Dommage, pourtant, que la mise en scène ne permette pas de pouvoir associer une autrice à sa scène, ni même de saisir quand commence et se termine véritablement ladite scène écrite par elle, puisque les différentes partitions sont insérées à travers divers extraits d’œuvres de Strindberg lui-même, utilisées pour faire entendre sa pensée sur les femmes. Si les éclairages donnent quelques pistes, ce sont surtout les ruptures de ton soudaines, manifestes et trop nombreuses qui permettent de déceler la parole contemporaine des autrices vis-à-vis de celle, plus ancienne, formelle et soutenue de Strindberg. Mais en ce qui a trait à quelle autrice écrit pour quel personnage, et à quel moment: impossible de savoir, à moins d’avoir appris par cœur le programme de la soirée au préalable.

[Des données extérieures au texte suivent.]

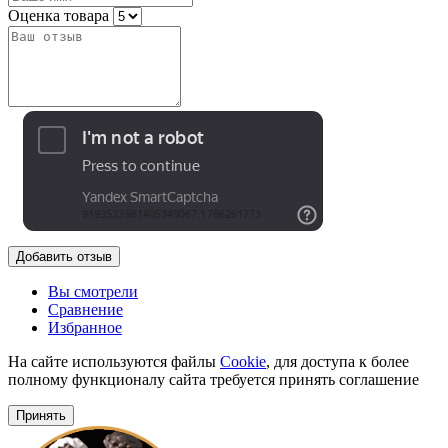
Оценка товара
Добавить отзыв
Вы смотрели
Сравнение
Избранное
На сайте используются файлы
Cookie
, для доступа к более
полному функционалу сайта требуется принять соглашение
Принять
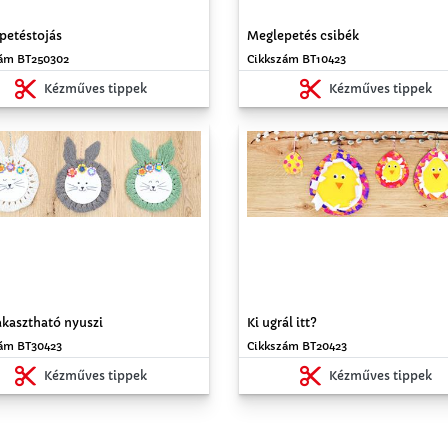
petéstojás
Meglepetés csibék
ám BT250302
Cikkszám BT10423
Kézműves tippek
Kézműves tippek
akasztható nyuszi
Ki ugrál itt?
ám BT30423
Cikkszám BT20423
Kézműves tippek
Kézműves tippek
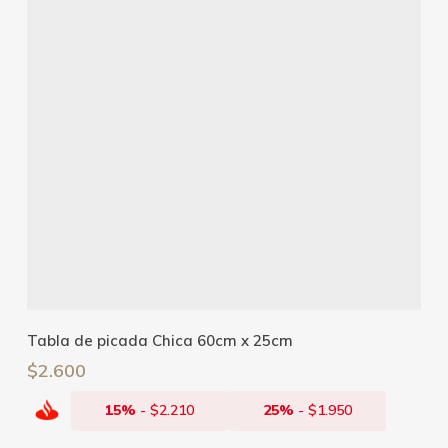
Añadir Al Carrito
Tabla de picada Chica 60cm x 25cm
$
2.600
15%
-
$
2.210
25%
-
$
1.950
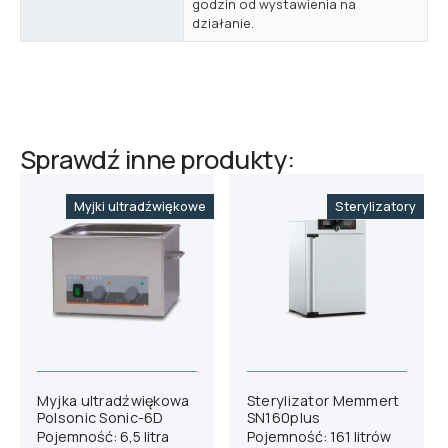
godzin od wystawienia na
działanie.
Sprawdź inne produkty:
Myjki ultradźwiękowe
Sterylizatory
Myjka ultradźwiękowa
Sterylizator Memmert
Polsonic Sonic-6D
SN160plus
Pojemność: 6,5 litra
Pojemność: 161 litrów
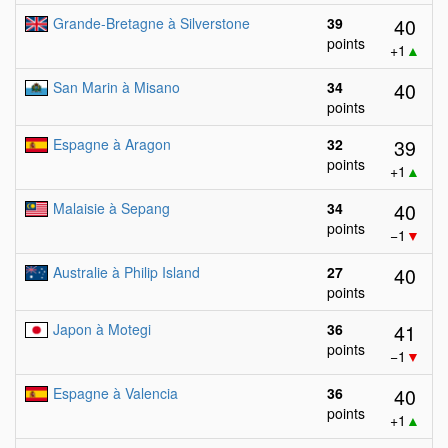
40
Grande-Bretagne à Silverstone
39
points
+1
▲
40
San Marin à Misano
34
points
39
Espagne à Aragon
32
points
+1
▲
40
Malaisie à Sepang
34
points
−1
▼
40
Australie à Philip Island
27
points
41
Japon à Motegi
36
points
−1
▼
40
Espagne à Valencia
36
points
+1
▲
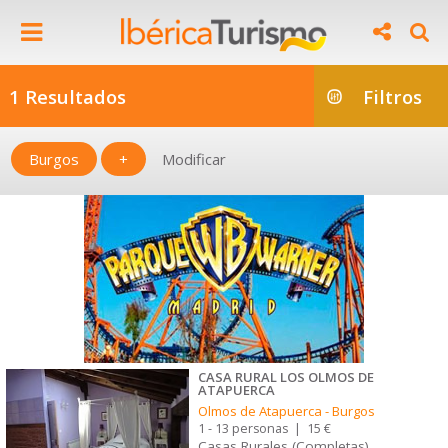
1 Resultados
Filtros
Burgos
+
Modificar
CASA RURAL LOS OLMOS DE
ATAPUERCA
Olmos de Atapuerca
-
Burgos
1 - 13 personas
|
15 €
Casas Rurales (Completas)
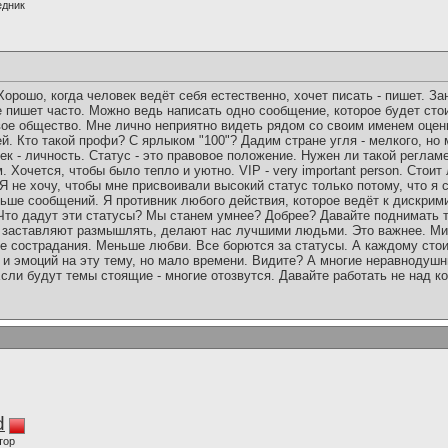
едник
орошо, когда человек ведёт себя естественно, хочет писать - пишет. Зан
 пишет часто. Можно ведь написать одно сообщение, которое будет стои
ое общество. Мне лично неприятно видеть рядом со своим именем оценку
й. Кто такой профи? С ярлыком "100"? Дадим стране угля - мелкого, но 
к - личность. Статус - это правовое положение. Нужен ли такой регламе
 Хочется, чтобы было тепло и уютно. VIP - very important person. Стоит л
Я не хочу, чтобы мне присвоивали высокий статус только потому, что я 
льше сообщений. Я противник любого действия, которое ведёт к дискрим
 Что дадут эти статусы? Мы станем умнее? Добрее? Давайте поднимать 
 заставляют размышлять, делают нас лучшими людьми. Это важнее. Мир
ше сострадания. Меньше любви. Все борются за статусы. А каждому стои
 и эмоций на эту тему, но мало времени. Видите? А многие неравнодуш
сли будут темы стоящие - многие отозвутся. Давайте работать не над к
d
тор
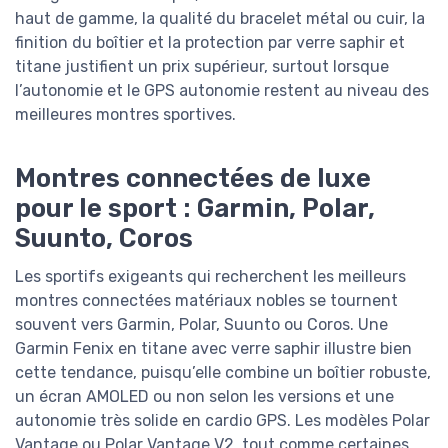
haut de gamme, la qualité du bracelet métal ou cuir, la
finition du boîtier et la protection par verre saphir et
titane justifient un prix supérieur, surtout lorsque
l’autonomie et le GPS autonomie restent au niveau des
meilleures montres sportives.
Montres connectées de luxe
pour le sport : Garmin, Polar,
Suunto, Coros
Les sportifs exigeants qui recherchent les meilleurs
montres connectées matériaux nobles se tournent
souvent vers Garmin, Polar, Suunto ou Coros. Une
Garmin Fenix en titane avec verre saphir illustre bien
cette tendance, puisqu’elle combine un boîtier robuste,
un écran AMOLED ou non selon les versions et une
autonomie très solide en cardio GPS. Les modèles Polar
Vantage ou Polar Vantage V2, tout comme certaines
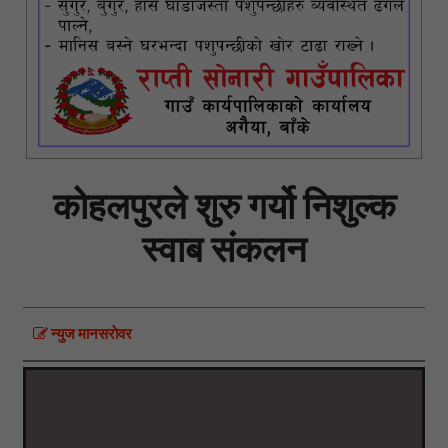
कोहलपुरले शुरु गर्यो निशुल्क
स्वाब संकलन
न्युज मानसराेवर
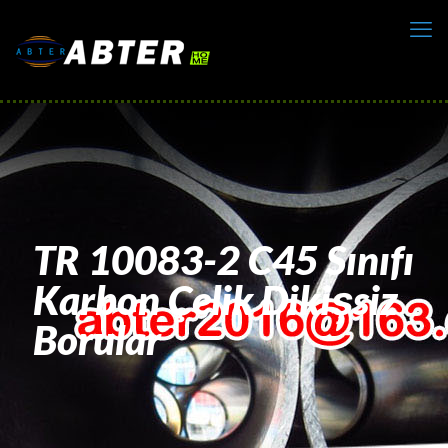
TR 10083-2 C45 Sınıfı
Karbon Çelik Dikişsiz
Borular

Le clash entre la contemporanéité des paroles des autrices et le côté vieillot de celles de Strindberg – du point de vue du propos, bien sûr, mais aussi en ce qui a trait au ton et au vocabulaire – est énorme, et on a beau comprendre que ça ne peut faire autrement, il n’en demeure pas moins que chaque fois, ça accroche. On déplore aussi quelques moments qu’on sent un peu plus didactiques, avec des phrases presque plaquées sur la situation de la femme, et d’autres passages flous, trop abstraits et difficiles à saisir. Si les extraits de Mademoiselle Julie sont bien à propos pour démontrer que même si Strindberg a créé des personnages féminins forts, son regard sur elles n’en était pas moins macho, on se demande si les partitions écrites par les neuf autrices étaient assez fortes pour réussir à faire le contrepoids.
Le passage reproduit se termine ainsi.